Matahari mulai terbit, udara Bandung masih terasa sejuk. Bahkan dingin. Dewi baru selesai mandi. Ia membereskan barang-barangnya juga milik Salma. Pagi ini mereka kembali ke Jakarta.
Subuh tadi saat terbangun, Dewi tidak mendapati Salma di sampingnya. Lantas perempuan itu geleng-geleng kepala sembari tersenyum. Dewi bisa langsung menebak ke mana Salma pergi.
Sepertinya semua sudah membaik. Dewi kembali tersenyum. Ia tahu, kedua orang itu akan selalu kembali baik-baik saja. Masalah kemarin bukan apa-apa dibanding apa yang sudah mereka berdua lewati di masa lalu.
Dewi menarik napas, bangkit dari posisi duduknya. Barang-barangnya sudah rapi untuk dibawa pulang. Sekarang mari mengetuk pintu kamar di seberang kamar ini.

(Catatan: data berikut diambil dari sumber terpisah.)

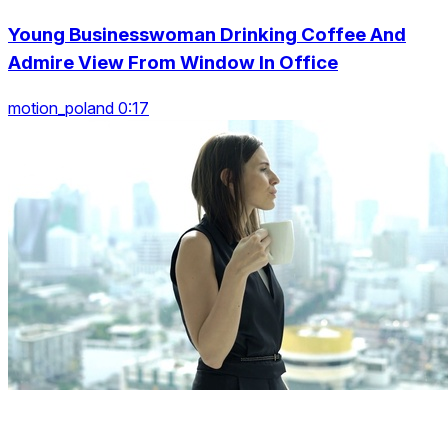
Young Businesswoman Drinking Coffee And
Admire View From Window In Office
motion_poland 0:17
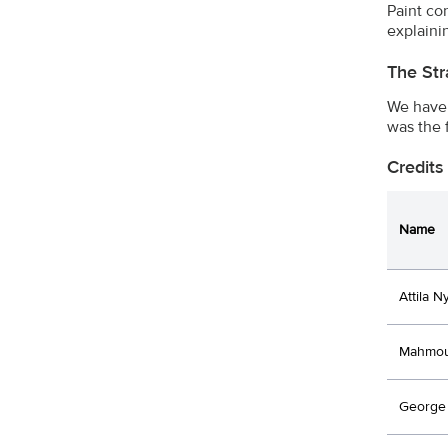
Paint co
explaini
The Str
We have 
was the 
Credits
Name
Attila N
Mahmou
George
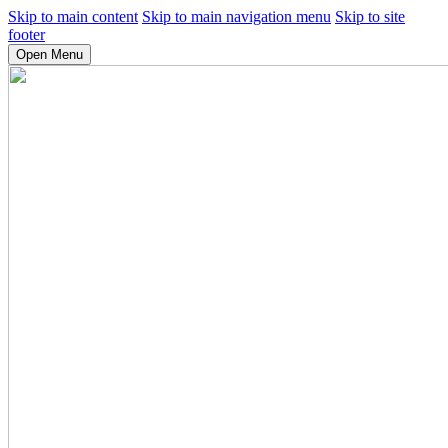
Skip to main content
Skip to main navigation menu
Skip to site
footer
Open Menu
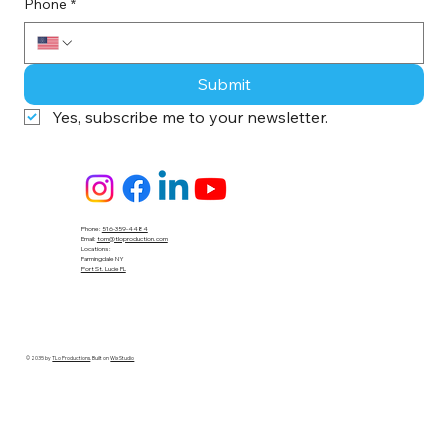
Phone
*
Submit
Yes, subscribe me to your newsletter.
Phone:
516-359-4484
Email:
tom@tloproduction.com
Locations :
Farmingdale NY
Port St. Lucie FL
© 2035 by
TLo Productions
. Built on
Wix Studio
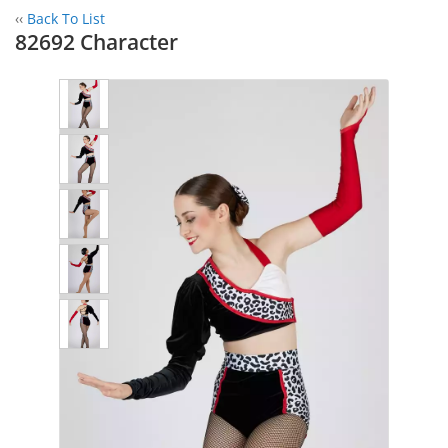
‹‹
Back To List
82692 Character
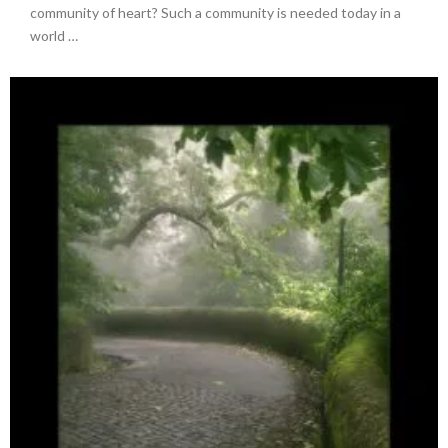
community of heart? Such a community is needed today in a
world …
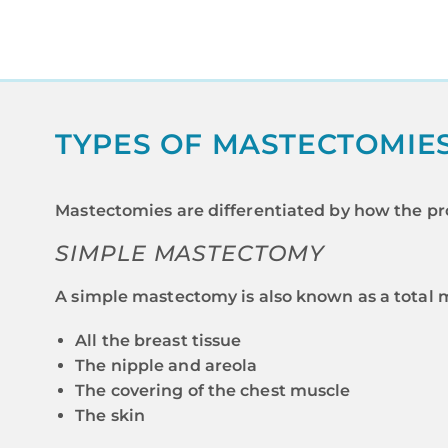
TYPES OF MASTECTOMIE
Mastectomies are differentiated by how the pr
SIMPLE MASTECTOMY
A simple mastectomy is also known as a total 
All the breast tissue
The nipple and areola
The covering of the chest muscle
The skin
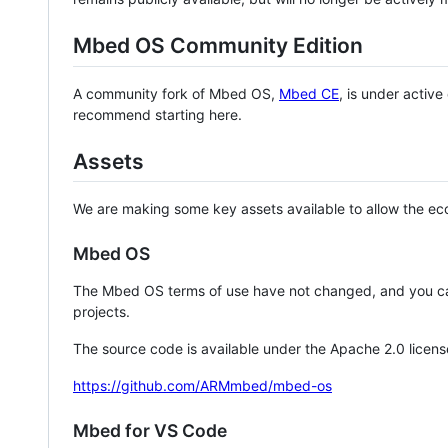
Mbed OS Community Edition
A community fork of Mbed OS,
Mbed CE
, is under activ
recommend starting here.
Assets
We are making some key assets available to allow the eco
Mbed OS
The Mbed OS terms of use have not changed, and you ca
projects.
The source code is available under the Apache 2.0 licens
https://github.com/ARMmbed/mbed-os
Mbed for VS Code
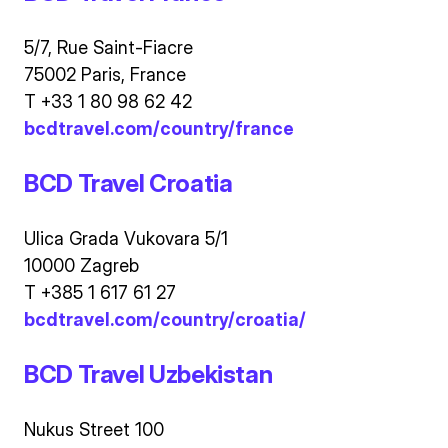
5/7, Rue Saint-Fiacre
75002 Paris, France
T +33 1 80 98 62 42
bcdtravel.com/country/france
BCD Travel Croatia
Ulica Grada Vukovara 5/1
10000 Zagreb
T +385 1 617 61 27
bcdtravel.com/country/croatia/
BCD Travel Uzbekistan
Nukus Street 100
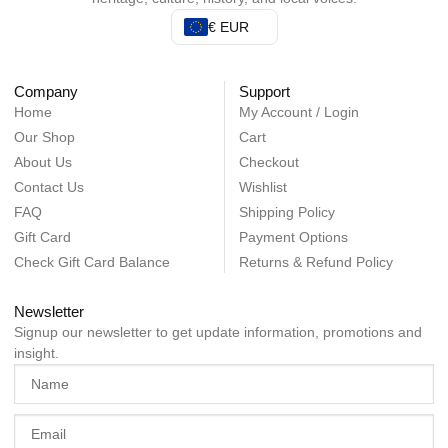
€ EUR
Company
Support
Home
My Account / Login
Our Shop
Cart
About Us
Checkout
Contact Us
Wishlist
FAQ
Shipping Policy
Gift Card
Payment Options
Check Gift Card Balance
Returns & Refund Policy
Newsletter
Signup our newsletter to get update information, promotions and
insight.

Saat Dewi baru saja membuka pintu kamar hotel tempatnya menginap, di depan pintu Andre dan Deni sudah menunggu. Namun belum sempat mereka berdua mengetuk pintu, pintu lebih dulu terbuka.
"Udah siapa? Salma mana?" Tanya Andre.
Dewi tersenyum, "Anak-anak yang lain emang udah siap?" Bukannya menjawab perempuan itu malah balik bertanya.
"Udah nungguin di bawah, lagi pada sarapan." Sahut Andre.
Dewi manggut-manggut, "Bentar, bangunin Salma dulu." Ujarnya sambil menutup pintu yang belum sempat ia tutup.
"Lah, kok pintunya ditutup? Katanya mau bangunin Salma." Deni menatap heran. Berbeda dengan Andre yang justru tersenyum.
Dewi terkekeh, "Tidur sama suaminya dia," ujarnya.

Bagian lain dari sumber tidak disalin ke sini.